Image: Mark Odonovan
      

The Lady Dior bag presents a square silhouette, rounded handle, and the maison’s signature ‘cannage’ quilting, said to be inspired by the chairs used at Christian Dior’s first show in 1947. It comes in lollipop shades, accented by gold hardware and embellished with a charm – a nod to the talismans that Dior, a superstitious man, kept on him at all times. Each bag takes eight hours and seven craftsmen to make, consisting of 144 parts, from hand-stretched lambskin to tiny metal feet and eyelets.

The mythology around the Lady Dior also comes from its illustrious history. Designed in 1995 by Dior’s successor, Gianfranco Ferré, it was initially named ‘Chouchou’, which is French for ‘favourite’. Then, the following year, France’s then-First Lady, Bernadette Chirac, bought the bag as a gift for Princess Diana. She loved it so much that she ordered it in every colour, and so, the ‘Lady Dior’ was named after its most famous fan.

Image: Cherruault/Sipa Press

Since achieving cult status in the 90s, the bag has gone through numerous iterations, from John Galliano’s leopard-print version in 1999 to the Lady D-Lite – a 2020 embroidered design by Maria Grazia Chiuri. The D-Lite is emblazoned with the ‘Christian Dior’ signature and available in ‘Toile de Jouy’ and ‘Mizza’ motifs, as well as timeless shades of black, grey and nude.

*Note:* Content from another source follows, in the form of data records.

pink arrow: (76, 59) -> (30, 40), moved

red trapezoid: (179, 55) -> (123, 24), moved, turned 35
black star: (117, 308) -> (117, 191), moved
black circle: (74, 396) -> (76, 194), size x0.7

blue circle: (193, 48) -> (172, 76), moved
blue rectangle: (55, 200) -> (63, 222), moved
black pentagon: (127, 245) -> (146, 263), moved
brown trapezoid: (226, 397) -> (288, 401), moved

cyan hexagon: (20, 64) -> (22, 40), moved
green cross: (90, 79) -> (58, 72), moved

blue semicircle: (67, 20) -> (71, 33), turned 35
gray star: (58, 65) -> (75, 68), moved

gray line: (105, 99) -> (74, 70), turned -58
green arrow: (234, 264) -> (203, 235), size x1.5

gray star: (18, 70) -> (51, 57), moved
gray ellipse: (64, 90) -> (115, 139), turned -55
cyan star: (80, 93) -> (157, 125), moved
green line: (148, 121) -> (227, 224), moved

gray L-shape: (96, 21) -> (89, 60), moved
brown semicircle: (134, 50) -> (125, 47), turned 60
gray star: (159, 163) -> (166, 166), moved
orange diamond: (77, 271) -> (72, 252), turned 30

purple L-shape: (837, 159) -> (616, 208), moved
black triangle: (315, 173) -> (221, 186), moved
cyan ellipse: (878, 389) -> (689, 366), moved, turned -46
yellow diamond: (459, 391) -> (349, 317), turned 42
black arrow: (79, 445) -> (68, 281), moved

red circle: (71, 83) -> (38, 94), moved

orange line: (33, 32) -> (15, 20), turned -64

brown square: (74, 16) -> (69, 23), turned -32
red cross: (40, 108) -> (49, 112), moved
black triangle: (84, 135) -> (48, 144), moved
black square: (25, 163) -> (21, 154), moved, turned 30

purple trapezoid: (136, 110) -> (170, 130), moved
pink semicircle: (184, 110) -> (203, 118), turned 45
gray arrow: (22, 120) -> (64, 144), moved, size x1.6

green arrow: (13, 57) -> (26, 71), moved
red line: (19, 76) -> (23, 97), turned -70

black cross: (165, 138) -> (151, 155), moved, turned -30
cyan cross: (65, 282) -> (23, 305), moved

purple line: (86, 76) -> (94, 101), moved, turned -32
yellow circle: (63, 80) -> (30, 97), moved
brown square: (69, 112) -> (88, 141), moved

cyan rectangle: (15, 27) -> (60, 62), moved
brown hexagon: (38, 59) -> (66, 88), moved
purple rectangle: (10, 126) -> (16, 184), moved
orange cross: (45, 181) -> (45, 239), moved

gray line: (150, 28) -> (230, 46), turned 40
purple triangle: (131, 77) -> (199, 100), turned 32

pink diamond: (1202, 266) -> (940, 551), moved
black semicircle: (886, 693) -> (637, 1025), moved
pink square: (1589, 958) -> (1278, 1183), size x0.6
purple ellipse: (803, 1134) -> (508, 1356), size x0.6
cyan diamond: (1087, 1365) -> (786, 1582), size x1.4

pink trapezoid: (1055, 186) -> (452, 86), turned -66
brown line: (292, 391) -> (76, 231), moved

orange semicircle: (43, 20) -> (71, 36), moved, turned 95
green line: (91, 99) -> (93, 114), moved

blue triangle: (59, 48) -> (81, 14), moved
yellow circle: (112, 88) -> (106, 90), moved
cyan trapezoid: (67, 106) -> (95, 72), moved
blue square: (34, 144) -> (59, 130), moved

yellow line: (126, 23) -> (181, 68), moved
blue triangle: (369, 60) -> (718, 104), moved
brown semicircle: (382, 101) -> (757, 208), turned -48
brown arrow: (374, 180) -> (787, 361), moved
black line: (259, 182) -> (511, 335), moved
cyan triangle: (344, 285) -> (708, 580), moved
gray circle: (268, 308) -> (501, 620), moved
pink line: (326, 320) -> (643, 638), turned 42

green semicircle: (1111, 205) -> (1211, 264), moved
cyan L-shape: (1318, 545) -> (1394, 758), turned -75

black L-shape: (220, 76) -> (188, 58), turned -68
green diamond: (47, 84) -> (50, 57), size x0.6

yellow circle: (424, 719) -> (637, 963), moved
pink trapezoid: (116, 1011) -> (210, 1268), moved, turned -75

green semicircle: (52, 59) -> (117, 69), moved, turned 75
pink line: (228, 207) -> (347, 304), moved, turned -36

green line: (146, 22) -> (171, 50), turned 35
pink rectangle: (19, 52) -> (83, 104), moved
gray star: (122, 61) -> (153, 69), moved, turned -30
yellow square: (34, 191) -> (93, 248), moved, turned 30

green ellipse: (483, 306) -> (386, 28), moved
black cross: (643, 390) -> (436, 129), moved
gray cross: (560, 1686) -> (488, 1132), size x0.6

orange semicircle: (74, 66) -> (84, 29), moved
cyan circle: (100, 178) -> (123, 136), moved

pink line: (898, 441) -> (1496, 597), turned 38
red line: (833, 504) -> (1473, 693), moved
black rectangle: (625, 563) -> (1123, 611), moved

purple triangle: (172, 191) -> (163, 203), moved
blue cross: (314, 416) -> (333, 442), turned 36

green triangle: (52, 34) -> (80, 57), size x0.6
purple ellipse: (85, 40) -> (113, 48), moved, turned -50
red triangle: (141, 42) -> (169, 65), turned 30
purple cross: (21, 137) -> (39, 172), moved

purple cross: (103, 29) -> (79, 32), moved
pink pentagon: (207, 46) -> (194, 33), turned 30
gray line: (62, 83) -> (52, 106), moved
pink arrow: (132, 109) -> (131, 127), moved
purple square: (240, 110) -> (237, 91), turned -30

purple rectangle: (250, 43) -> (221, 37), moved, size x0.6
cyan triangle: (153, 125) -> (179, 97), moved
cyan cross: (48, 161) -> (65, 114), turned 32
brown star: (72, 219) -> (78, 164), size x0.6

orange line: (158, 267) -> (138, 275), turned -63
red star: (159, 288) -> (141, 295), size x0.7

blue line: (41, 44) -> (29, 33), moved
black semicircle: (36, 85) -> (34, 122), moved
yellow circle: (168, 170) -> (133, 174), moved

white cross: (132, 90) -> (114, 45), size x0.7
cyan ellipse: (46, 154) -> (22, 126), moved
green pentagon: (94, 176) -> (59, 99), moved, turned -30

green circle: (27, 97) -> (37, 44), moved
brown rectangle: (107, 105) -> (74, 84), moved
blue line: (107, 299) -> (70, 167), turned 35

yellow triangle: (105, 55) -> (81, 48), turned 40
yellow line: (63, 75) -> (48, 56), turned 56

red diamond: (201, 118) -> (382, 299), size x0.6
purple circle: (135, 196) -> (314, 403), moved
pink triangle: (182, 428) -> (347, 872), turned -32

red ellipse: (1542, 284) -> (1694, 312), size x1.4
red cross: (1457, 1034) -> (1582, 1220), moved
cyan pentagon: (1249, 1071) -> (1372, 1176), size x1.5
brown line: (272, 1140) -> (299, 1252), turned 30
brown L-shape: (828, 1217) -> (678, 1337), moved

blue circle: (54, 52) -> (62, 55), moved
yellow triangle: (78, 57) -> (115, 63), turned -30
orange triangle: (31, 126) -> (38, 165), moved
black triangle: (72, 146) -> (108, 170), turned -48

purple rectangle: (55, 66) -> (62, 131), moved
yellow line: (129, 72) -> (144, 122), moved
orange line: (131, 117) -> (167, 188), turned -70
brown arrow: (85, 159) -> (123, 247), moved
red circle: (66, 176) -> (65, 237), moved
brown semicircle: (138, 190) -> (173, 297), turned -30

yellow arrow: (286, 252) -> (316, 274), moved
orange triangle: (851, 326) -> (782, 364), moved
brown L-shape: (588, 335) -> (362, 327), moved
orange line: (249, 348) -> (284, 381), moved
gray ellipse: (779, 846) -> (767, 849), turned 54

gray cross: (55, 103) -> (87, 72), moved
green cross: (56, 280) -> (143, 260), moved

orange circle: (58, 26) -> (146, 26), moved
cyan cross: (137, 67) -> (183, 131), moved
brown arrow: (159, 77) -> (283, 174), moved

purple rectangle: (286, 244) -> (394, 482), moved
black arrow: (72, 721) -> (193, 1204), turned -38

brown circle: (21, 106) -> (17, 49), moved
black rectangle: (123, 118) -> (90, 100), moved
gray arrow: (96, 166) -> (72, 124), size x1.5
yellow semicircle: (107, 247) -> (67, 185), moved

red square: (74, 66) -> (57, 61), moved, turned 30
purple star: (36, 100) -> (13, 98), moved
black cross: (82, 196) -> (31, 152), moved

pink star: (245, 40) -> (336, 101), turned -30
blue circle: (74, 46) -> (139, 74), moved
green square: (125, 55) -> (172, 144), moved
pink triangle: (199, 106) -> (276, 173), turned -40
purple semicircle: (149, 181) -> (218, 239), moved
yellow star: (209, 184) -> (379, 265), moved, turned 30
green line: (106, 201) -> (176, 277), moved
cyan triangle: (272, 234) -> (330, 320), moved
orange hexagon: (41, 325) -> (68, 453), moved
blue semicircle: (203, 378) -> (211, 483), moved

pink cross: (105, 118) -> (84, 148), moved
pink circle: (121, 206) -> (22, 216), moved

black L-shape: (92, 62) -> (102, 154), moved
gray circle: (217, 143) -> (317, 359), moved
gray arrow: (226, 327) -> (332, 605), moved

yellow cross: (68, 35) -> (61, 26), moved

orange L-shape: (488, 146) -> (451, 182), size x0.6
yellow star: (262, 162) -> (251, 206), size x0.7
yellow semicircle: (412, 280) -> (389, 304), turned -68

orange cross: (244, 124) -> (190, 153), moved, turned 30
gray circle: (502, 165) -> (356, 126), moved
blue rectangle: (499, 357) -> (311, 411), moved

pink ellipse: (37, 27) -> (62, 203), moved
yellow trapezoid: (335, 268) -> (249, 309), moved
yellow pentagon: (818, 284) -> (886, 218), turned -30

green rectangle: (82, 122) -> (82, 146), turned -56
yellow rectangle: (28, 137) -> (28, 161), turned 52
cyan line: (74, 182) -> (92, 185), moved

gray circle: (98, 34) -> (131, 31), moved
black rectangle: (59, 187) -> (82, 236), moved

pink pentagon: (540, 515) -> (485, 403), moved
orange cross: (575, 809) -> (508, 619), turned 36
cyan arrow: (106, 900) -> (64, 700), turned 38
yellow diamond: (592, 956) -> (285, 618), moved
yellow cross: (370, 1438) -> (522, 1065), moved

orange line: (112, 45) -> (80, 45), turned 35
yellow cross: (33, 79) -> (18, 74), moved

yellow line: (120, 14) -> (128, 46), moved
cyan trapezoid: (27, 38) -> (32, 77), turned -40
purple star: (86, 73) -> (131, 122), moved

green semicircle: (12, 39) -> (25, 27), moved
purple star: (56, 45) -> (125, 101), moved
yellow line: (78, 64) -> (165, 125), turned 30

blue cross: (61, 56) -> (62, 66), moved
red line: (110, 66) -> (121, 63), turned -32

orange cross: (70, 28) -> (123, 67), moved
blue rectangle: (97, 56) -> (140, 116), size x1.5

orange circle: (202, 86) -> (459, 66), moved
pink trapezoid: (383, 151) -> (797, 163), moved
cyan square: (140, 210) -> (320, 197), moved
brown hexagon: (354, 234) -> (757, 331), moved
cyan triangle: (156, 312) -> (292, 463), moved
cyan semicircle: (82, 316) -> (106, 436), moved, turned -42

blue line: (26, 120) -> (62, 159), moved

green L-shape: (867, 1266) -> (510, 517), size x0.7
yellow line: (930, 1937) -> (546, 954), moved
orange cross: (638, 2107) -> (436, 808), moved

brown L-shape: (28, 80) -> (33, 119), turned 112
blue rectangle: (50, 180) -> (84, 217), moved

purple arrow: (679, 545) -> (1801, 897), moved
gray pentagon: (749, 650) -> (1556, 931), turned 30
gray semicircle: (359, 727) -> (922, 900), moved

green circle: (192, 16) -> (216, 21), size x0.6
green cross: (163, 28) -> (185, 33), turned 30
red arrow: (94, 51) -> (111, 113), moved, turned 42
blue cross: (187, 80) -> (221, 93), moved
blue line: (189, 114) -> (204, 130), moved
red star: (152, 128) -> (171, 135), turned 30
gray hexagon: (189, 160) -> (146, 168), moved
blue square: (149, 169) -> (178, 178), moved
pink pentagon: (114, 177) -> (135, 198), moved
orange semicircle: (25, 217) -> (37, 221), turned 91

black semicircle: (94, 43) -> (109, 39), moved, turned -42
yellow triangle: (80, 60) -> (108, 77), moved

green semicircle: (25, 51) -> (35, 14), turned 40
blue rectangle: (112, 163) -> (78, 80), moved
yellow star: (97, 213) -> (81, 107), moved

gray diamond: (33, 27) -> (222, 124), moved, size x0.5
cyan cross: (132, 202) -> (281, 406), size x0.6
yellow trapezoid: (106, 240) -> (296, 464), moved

But it’s not just creative directors that get to put their stamp on the Lady Dior. Since 2016, Dior has been hosting Dior Lady Art, a project that recruits artists to imbue the bag with their own designs. Beautiful things happen when artistic talent and haute couture collide – and the results are available as limited editions in select boutiques.

For the sixth edition of Dior Lady Art, the bag has been gilded with hieroglyphics, marbled via impasto, and adorned by a bee-motif appliqué. One of the artists, Genieve Figgis, hijacks 18th-century aesthetics for her hand-painted creations. 

Growing up, Figgis would use her sewing machine to make handbags from denim jeans, which she would pair with her father’s blazers and a pair of Dr. Martens. When she became an artist, she renovated an old Georgian house in County Wicklow, Ireland, where she paints in the company of her two dogs. “It’s very relaxing – I’m surrounded by my books, I’ve decorated and installed interiors myself and the garden is filled with birds,” she says.

Among books and birds, Figgis echoes the works of James Ensor, François Boucher and Jean-Honoré Fragonard, but as though they were “melting” or “dissolving”. The result is unsettlingly beautiful.

Image: George Voronov

For the Dior Lady Art project, Figgis has transposed tiger and cat motifs, deformed by pearl embroidery, onto grape leather. Elsewhere, a distorted tableau of figures and fauna form a carnivalesque scene: “I wanted the bag to represent a happy collaboration with nature – humans and animals living in peace and harmony.”

The Lady Dior has achieved idol status already. But the French maison isn’t in the business of sitting on its laurels, instead constantly seeking to innovate, excel and surprise – much like the bag’s namesake.